The problem: Write out all records as given; omit images.

Stored data entries:
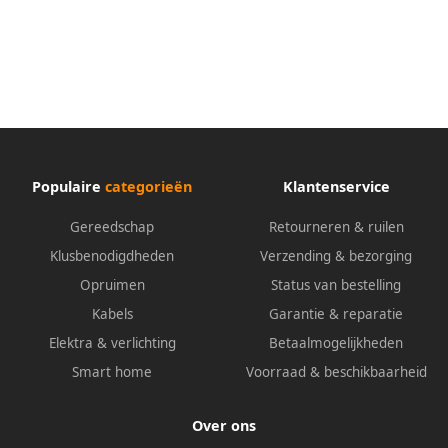
Populaire
categorieën
Klantenservice
Gereedschap
Retourneren & ruilen
Klusbenodigdheden
Verzending & bezorging
Opruimen
Status van bestelling
Kabels
Garantie & reparatie
Elektra & verlichting
Betaalmogelijkheden
Smart home
Voorraad & beschikbaarheid
Over ons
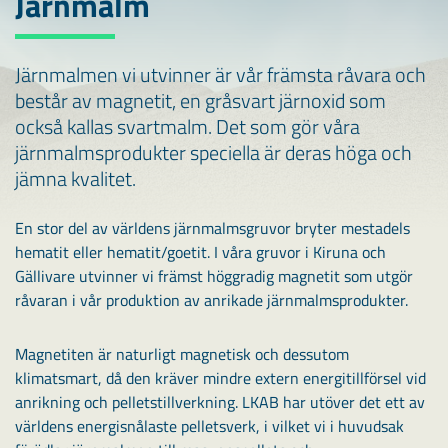
Järnmalm
Järnmalmen vi utvinner är vår främsta råvara och
består av magnetit, en gråsvart järnoxid som
också kallas svartmalm. Det som gör våra
järnmalmsprodukter speciella är deras höga och
jämna kvalitet.
En stor del av världens järnmalmsgruvor bryter mestadels
hematit eller hematit/goetit. I våra gruvor i Kiruna och
Gällivare utvinner vi främst höggradig magnetit som utgör
råvaran i vår produktion av anrikade järnmalmsprodukter.
Magnetiten är naturligt magnetisk och dessutom
klimatsmart, då den kräver mindre extern energitillförsel vid
anrikning och pelletstillverkning. LKAB har utöver det ett av
världens energisnålaste pelletsverk, i vilket vi i huvudsak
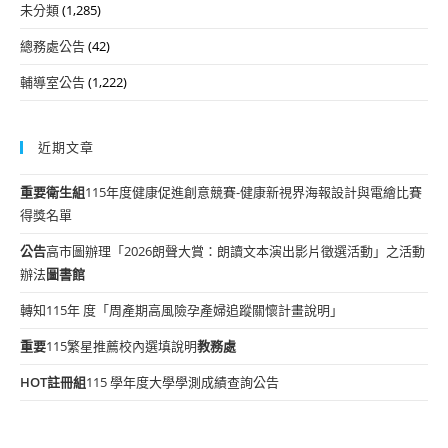
未分類
(1,285)
總務處公告
(42)
輔導室公告
(1,222)
近期文章
重要
衛生組
115年度健康促進創意競賽-健康新視界海報設計與電繪比賽
得獎名單
公告
高市圖辦理「2026朗聲大賞：朗讀文本演出影片徵選活動」之活動
辦法
圖書館
轉知115年 度「周產期高風險孕產婦追蹤關懷計畫說明」
重要
115繁星推薦校內選填說明
教務處
HOT
註冊組
115 學年度大學學測成績查詢公告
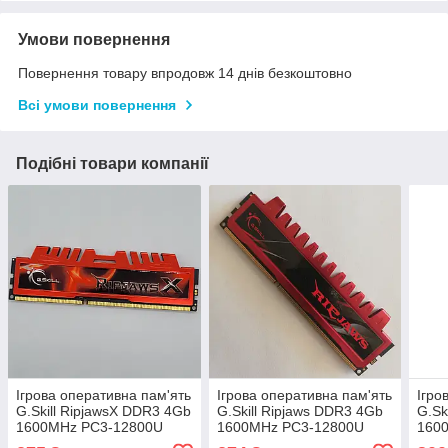
Умови повернення
Повернення товару впродовж 14 днів безкоштовно
Всі умови повернення
Подібні товари компанії
Ігрова оперативна пам'ять
Ігрова оперативна пам'ять
Ігро
G.Skill RipjawsX DDR3 4Gb
G.Skill Ripjaws DDR3 4Gb
G.Sk
1600MHz PC3-12800U
1600MHz PC3-12800U
160
2R8 CL9 (F3-12800CL9D-
1R8 CL9 (F3-12800CL9D-
1R8 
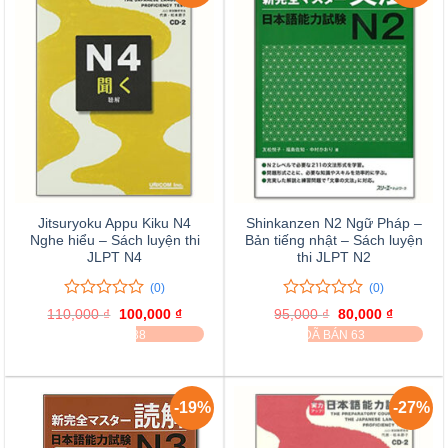
Jitsuryoku Appu Kiku N4
Shinkanzen N2 Ngữ Pháp –
Nghe hiểu – Sách luyện thi
Bản tiếng nhật – Sách luyện
JLPT N4
thi JLPT N2
(0)
(0)
0
0
0
0
110,000
₫
Giá
100,000
₫
Giá
95,000
₫
Giá
80,000
₫
Giá
trên
trên
gốc
hiện
gốc
hiện
ĐÃ BÁN 38
ĐÃ BÁN 63
là:
tại
là:
tại
5
5
110,000 ₫.
là:
95,000 ₫.
là:
đánh
đánh
100,000 ₫.
80,000 ₫
giá
giá
-19%
-27%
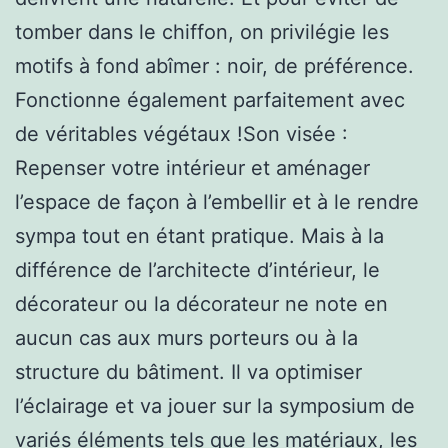
tomber dans le chiffon, on privilégie les
motifs à fond abîmer : noir, de préférence.
Fonctionne également parfaitement avec
de véritables végétaux !Son visée :
Repenser votre intérieur et aménager
l’espace de façon à l’embellir et à le rendre
sympa tout en étant pratique. Mais à la
différence de l’architecte d’intérieur, le
décorateur ou la décorateur ne note en
aucun cas aux murs porteurs ou à la
structure du bâtiment. Il va optimiser
l’éclairage et va jouer sur la symposium de
variés éléments tels que les matériaux, les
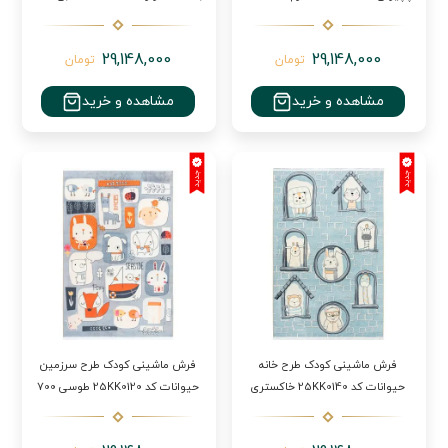
شانه
29,148,000
29,148,000
تومان
تومان
مشاهده و خرید
مشاهده و خرید
فرش ماشینی کودک طرح خانه
فرش ماشینی کودک طرح سرزمین
حیوانات کد 25KK0140 خاکستری
حیوانات کد 25KK0120 طوسی 700
700 شانه
شانه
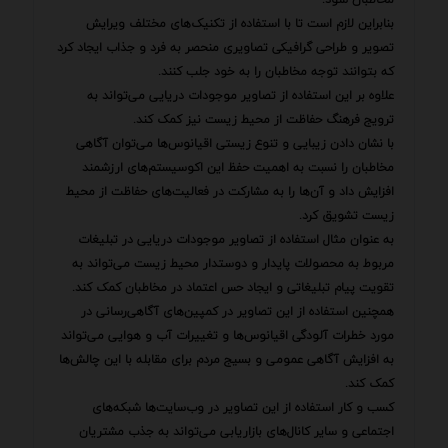
بنابراین لازم است تا با استفاده از تکنیک‌های مختلف ویرایش
تصویر و طراحی گرافیکی تصاویری منحصر به فرد و جذاب ایجاد کرد
که بتوانند توجه مخاطبان را به خود جلب کنند.
علاوه بر این استفاده از تصاویر موجودات دریایی می‌تواند به
ترویج فرهنگ حفاظت از محیط زیست نیز کمک کند.
با نشان دادن زیبایی و تنوع زیستی اقیانوس‌ها می‌توان آگاهی
مخاطبان را نسبت به اهمیت حفظ این اکوسیستم‌های ارزشمند
افزایش داد و آن‌ها را به مشارکت در فعالیت‌های حفاظت از محیط
زیست تشویق کرد.
به عنوان مثال استفاده از تصاویر موجودات دریایی در تبلیغات
مربوط به محصولات پایدار و دوستدار محیط زیست می‌تواند به
تقویت پیام تبلیغاتی و ایجاد حس اعتماد در مخاطبان کمک کند.
همچنین استفاده از این تصاویر در کمپین‌های آگاهی‌رسانی در
مورد خطرات آلودگی اقیانوس‌ها و تغییرات آب و هوایی می‌تواند
به افزایش آگاهی عمومی و بسیج مردم برای مقابله با این چالش‌ها
کمک کند.
کسب و کار استفاده از این تصاویر در وب‌سایت‌ها شبکه‌های
اجتماعی و سایر کانال‌های بازاریابی می‌تواند به جذب مشتریان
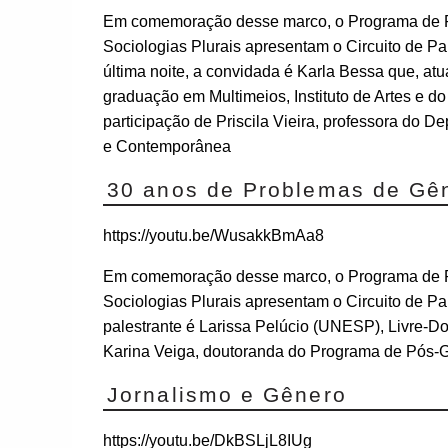
Em comemoração desse marco, o Programa de P
Sociologias Plurais apresentam o Circuito de Pa
última noite, a convidada é Karla Bessa que, a
graduação em Multimeios, Instituto de Artes e
participação de Priscila Vieira, professora do 
e Contemporânea
30 anos de Problemas de Gêne
https://youtu.be/WusakkBmAa8
Em comemoração desse marco, o Programa de P
Sociologias Plurais apresentam o Circuito de Pa
palestrante é Larissa Pelúcio (UNESP), Livre-D
Karina Veiga, doutoranda do Programa de Pó
Jornalismo e Gênero
https://youtu.be/DkBSLjL8IUg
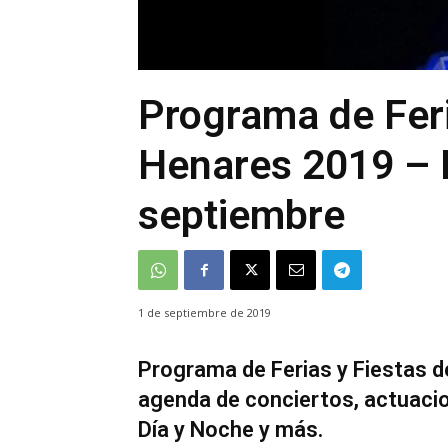
Programa de Feri
Henares 2019 – 
septiembre
1 de septiembre de 2019
Programa de Ferias y Fiestas d
agenda de conciertos, actuacion
Día y Noche y más.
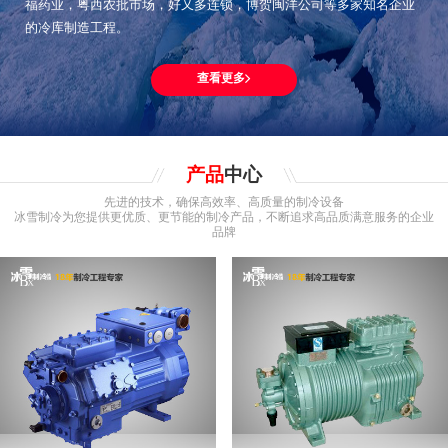
福药业，粤西农批市场，好又多连锁，博贺闽洋公司等多家知名企业
的冷库制造工程。
查看更多
产品
中心
先进的技术，确保高效率、高质量的制冷设备
冰雪制冷为您提供更优质、更节能的制冷产品，不断追求高品质满意服务的企业
品牌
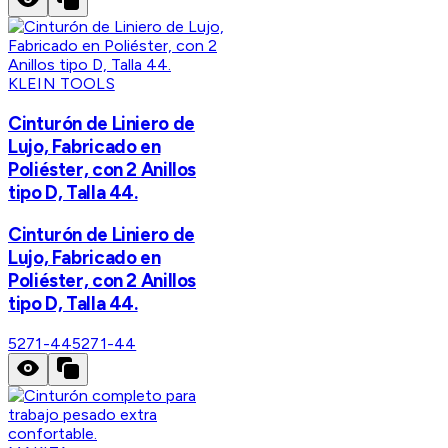
KLEIN TOOLS
Cinturón de Liniero de
Lujo, Fabricado en
Poliéster, con 2 Anillos
tipo D, Talla 44.
Cinturón de Liniero de
Lujo, Fabricado en
Poliéster, con 2 Anillos
tipo D, Talla 44.
5271-44
5271-44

Finished task:
Populaire
categorieën
Klantenservice
Gereedschap
Retourneren & ruilen
Klusbenodigdheden
Verzending & bezorging
Opruimen
Status van bestelling
Kabels
Garantie & reparatie
Elektra & verlichting
Betaalmogelijkheden
Smart home
Voorraad & beschikbaarheid
Over ons
Järnmalm
Järnmalmen vi utvinner är vår främsta råvara och
består av magnetit, en gråsvart järnoxid som
också kallas svartmalm. Det som gör våra
järnmalmsprodukter speciella är deras höga och
jämna kvalitet.
En stor del av världens järnmalmsgruvor bryter mestadels
hematit eller hematit/goetit. I våra gruvor i Kiruna och
Gällivare utvinner vi främst höggradig magnetit som utgör
råvaran i vår produktion av anrikade järnmalmsprodukter.
Magnetiten är naturligt magnetisk och dessutom
klimatsmart, då den kräver mindre extern energitillförsel vid
anrikning och pelletstillverkning. LKAB har utöver det ett av
världens energisnålaste pelletsverk, i vilket vi i huvudsak
未分類
(1,285)
總務處公告
(42)
輔導室公告
(1,222)
近期文章
重要
衛生組
115年度健康促進創意競賽-健康新視界海報設計與電繪比賽
得獎名單
公告
高市圖辦理「2026朗聲大賞：朗讀文本演出影片徵選活動」之活動
辦法
圖書館
轉知115年 度「周產期高風險孕產婦追蹤關懷計畫說明」
重要
115繁星推薦校內選填說明
教務處
HOT
註冊組
115 學年度大學學測成績查詢公告
Умови повернення
Повернення товару впродовж 14 днів безкоштовно
Всі умови повернення
Подібні товари компанії
Ігрова оперативна пам'ять
Ігрова оперативна пам'ять
Ігро
G.Skill RipjawsX DDR3 4Gb
G.Skill Ripjaws DDR3 4Gb
G.Sk
1600MHz PC3-12800U
1600MHz PC3-12800U
160
2R8 CL9 (F3-12800CL9D-
1R8 CL9 (F3-12800CL9D-
1R8 
Jitsuryoku Appu Kiku N4
Shinkanzen N2 Ngữ Pháp –
Nghe hiểu – Sách luyện thi
Bản tiếng nhật – Sách luyện
JLPT N4
thi JLPT N2
(0)
(0)
0
0
0
0
110,000
₫
Giá
100,000
₫
Giá
95,000
₫
Giá
80,000
₫
Giá
trên
trên
gốc
hiện
gốc
hiện
ĐÃ BÁN 38
ĐÃ BÁN 63
là:
tại
là:
tại
5
5
110,000 ₫.
là:
95,000 ₫.
là:
đánh
đánh
100,000 ₫.
80,000 ₫
giá
giá
-19%
-27%
tomber dans le chiffon, on privilégie les
motifs à fond abîmer : noir, de préférence.
Fonctionne également parfaitement avec
de véritables végétaux !Son visée :
Repenser votre intérieur et aménager
l’espace de façon à l’embellir et à le rendre
sympa tout en étant pratique. Mais à la
différence de l’architecte d’intérieur, le
décorateur ou la décorateur ne note en
aucun cas aux murs porteurs ou à la
structure du bâtiment. Il va optimiser
l’éclairage et va jouer sur la symposium de
variés éléments tels que les matériaux, les
شانه
29,148,000
29,148,000
تومان
تومان
مشاهده و خرید
مشاهده و خرید
فرش ماشینی کودک طرح خانه
فرش ماشینی کودک طرح سرزمین
حیوانات کد 25KK0140 خاکستری
حیوانات کد 25KK0120 طوسی 700
700 شانه
شانه
بنابراین لازم است تا با استفاده از تکنیک‌های مختلف ویرایش
تصویر و طراحی گرافیکی تصاویری منحصر به فرد و جذاب ایجاد کرد
که بتوانند توجه مخاطبان را به خود جلب کنند.
علاوه بر این استفاده از تصاویر موجودات دریایی می‌تواند به
ترویج فرهنگ حفاظت از محیط زیست نیز کمک کند.
با نشان دادن زیبایی و تنوع زیستی اقیانوس‌ها می‌توان آگاهی
مخاطبان را نسبت به اهمیت حفظ این اکوسیستم‌های ارزشمند
افزایش داد و آن‌ها را به مشارکت در فعالیت‌های حفاظت از محیط
زیست تشویق کرد.
به عنوان مثال استفاده از تصاویر موجودات دریایی در تبلیغات
مربوط به محصولات پایدار و دوستدار محیط زیست می‌تواند به
تقویت پیام تبلیغاتی و ایجاد حس اعتماد در مخاطبان کمک کند.
همچنین استفاده از این تصاویر در کمپین‌های آگاهی‌رسانی در
مورد خطرات آلودگی اقیانوس‌ها و تغییرات آب و هوایی می‌تواند
به افزایش آگاهی عمومی و بسیج مردم برای مقابله با این چالش‌ها
کمک کند.
کسب و کار استفاده از این تصاویر در وب‌سایت‌ها شبکه‌های
اجتماعی و سایر کانال‌های بازاریابی می‌تواند به جذب مشتریان
Em comemoração desse marco, o Programa de P
Sociologias Plurais apresentam o Circuito de Pa
última noite, a convidada é Karla Bessa que, a
graduação em Multimeios, Instituto de Artes e
participação de Priscila Vieira, professora do 
e Contemporânea
30 anos de Problemas de Gêne
https://youtu.be/WusakkBmAa8
Em comemoração desse marco, o Programa de P
Sociologias Plurais apresentam o Circuito de Pa
palestrante é Larissa Pelúcio (UNESP), Livre-D
Karina Veiga, doutoranda do Programa de Pó
Jornalismo e Gênero
https://youtu.be/DkBSLjL8IUg
Programa de Feri
Henares 2019 – 
septiembre
1 de septiembre de 2019
Programa de Ferias y Fiestas d
agenda de conciertos, actuacion
Día y Noche y más.
福药业，粤西农批市场，好又多连锁，博贺闽洋公司等多家知名企业
的冷库制造工程。
查看更多
产品
中心
先进的技术，确保高效率、高质量的制冷设备
冰雪制冷为您提供更优质、更节能的制冷产品，不断追求高品质满意服务的企业
品牌
KLEIN TOOLS
Cinturón de Liniero de
Lujo, Fabricado en
Poliéster, con 2 Anillos
tipo D, Talla 44.
Cinturón de Liniero de
Lujo, Fabricado en
Poliéster, con 2 Anillos
tipo D, Talla 44.
5271-44
5271-44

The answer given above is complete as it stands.